Stored data
[Start of Attachment]

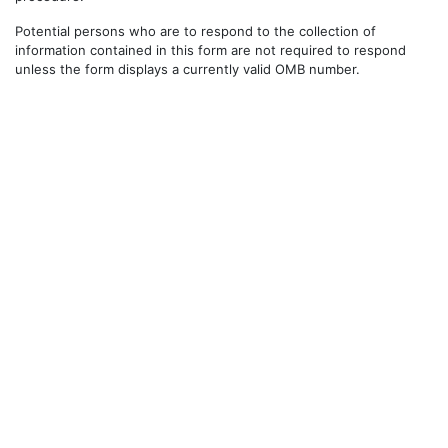
Potential persons who are to respond to the collection of
information contained in this form are not required to respond
unless the form displays a currently valid OMB number.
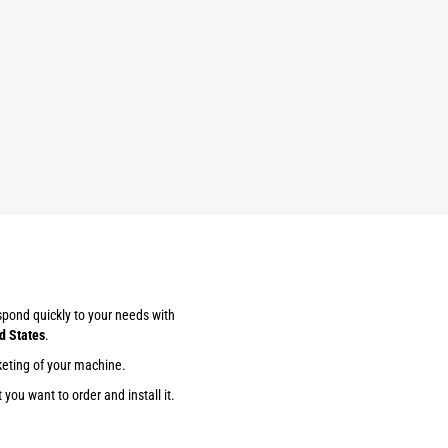
espond quickly to your needs with
d States
.
keting of your machine.
you want to order and install it.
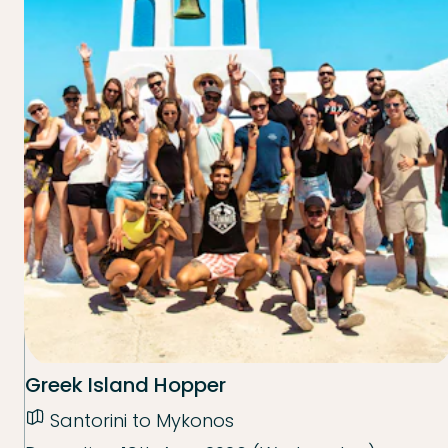
Greek Island Hopper
Santorini to Mykonos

[End of Attachment]

Work task
What you output should match the records line for line, minus the pictures.

Written answer
Potential persons who are to respond to the collection of
information contained in this form are not required to respond
unless the form displays a currently valid OMB number.
espond quickly to your needs with
d States
.
keting of your machine.
you want to order and install it.
Greek Island Hopper
Santorini to Mykonos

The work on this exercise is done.